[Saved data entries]
------------------------------------------------------------

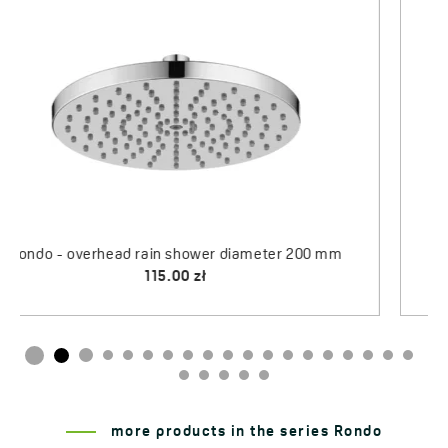
Rondo - rain overhead shower wall spout 337 mm
Arno - shower hose, stretchy
203.00 zł
75.00 zł
more products in the series Rondo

------------------------------------------------------------

**Work request**
Reproduce only the lines running from the one that contains "Arno - shower hose, stretchy" to the last line of the records.

**Task output**
Arno - shower hose, stretchy
203.00 zł
75.00 zł
more products in the series Rondo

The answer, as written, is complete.